What to produce:
Every line containing "menciptakan" should be copied out. Go through the entries and find them.

Dataset records:

* * *

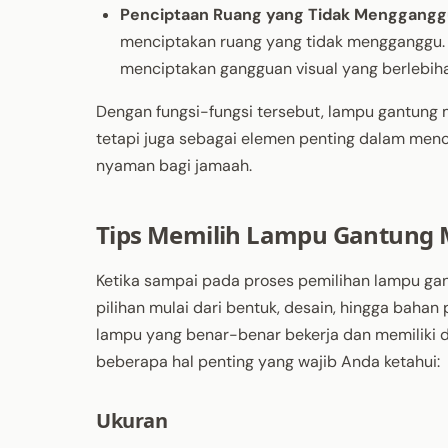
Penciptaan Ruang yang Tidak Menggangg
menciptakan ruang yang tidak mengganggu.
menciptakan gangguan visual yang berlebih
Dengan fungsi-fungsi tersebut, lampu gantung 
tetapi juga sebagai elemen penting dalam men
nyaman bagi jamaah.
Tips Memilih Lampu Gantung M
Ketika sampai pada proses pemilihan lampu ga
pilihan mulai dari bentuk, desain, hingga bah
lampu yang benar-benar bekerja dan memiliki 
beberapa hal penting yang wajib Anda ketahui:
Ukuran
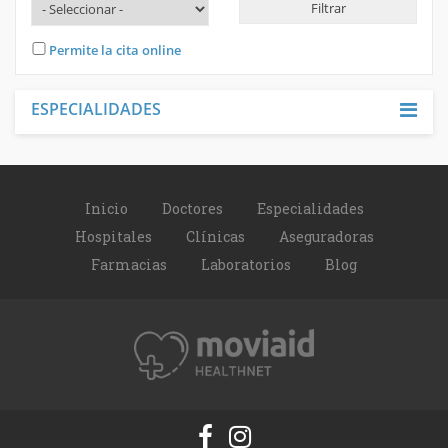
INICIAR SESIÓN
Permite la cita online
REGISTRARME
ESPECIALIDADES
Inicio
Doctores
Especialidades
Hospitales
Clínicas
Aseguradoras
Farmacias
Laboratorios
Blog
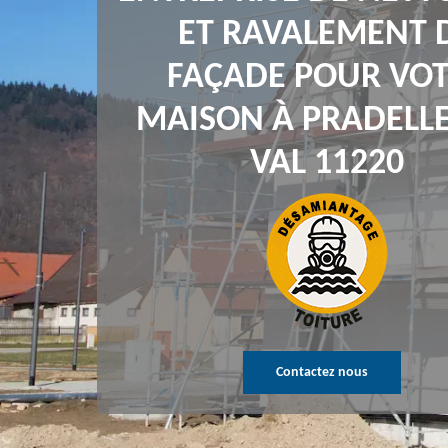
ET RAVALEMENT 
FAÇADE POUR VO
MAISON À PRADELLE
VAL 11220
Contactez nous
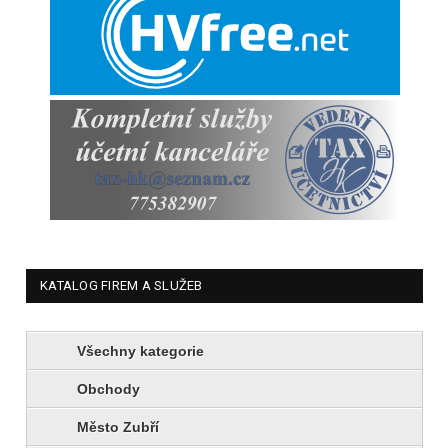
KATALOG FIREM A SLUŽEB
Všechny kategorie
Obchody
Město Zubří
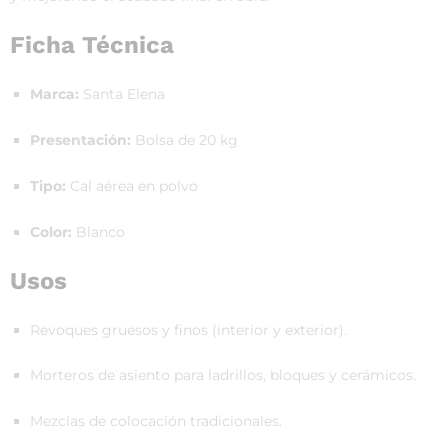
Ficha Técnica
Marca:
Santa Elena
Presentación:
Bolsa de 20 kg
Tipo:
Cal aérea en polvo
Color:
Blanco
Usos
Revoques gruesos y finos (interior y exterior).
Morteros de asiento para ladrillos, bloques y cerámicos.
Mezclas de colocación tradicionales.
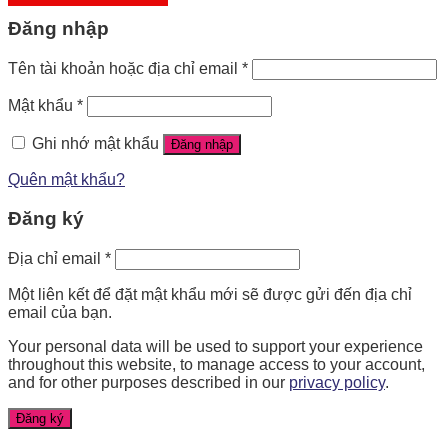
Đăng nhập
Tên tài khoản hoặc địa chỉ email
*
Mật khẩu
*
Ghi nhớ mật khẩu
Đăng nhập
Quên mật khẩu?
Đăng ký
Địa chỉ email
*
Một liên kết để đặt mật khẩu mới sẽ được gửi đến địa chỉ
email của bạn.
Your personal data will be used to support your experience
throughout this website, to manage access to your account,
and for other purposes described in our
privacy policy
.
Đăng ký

* * *

Result for this task:
menciptakan ruang yang tidak mengganggu.
menciptakan gangguan visual yang berlebih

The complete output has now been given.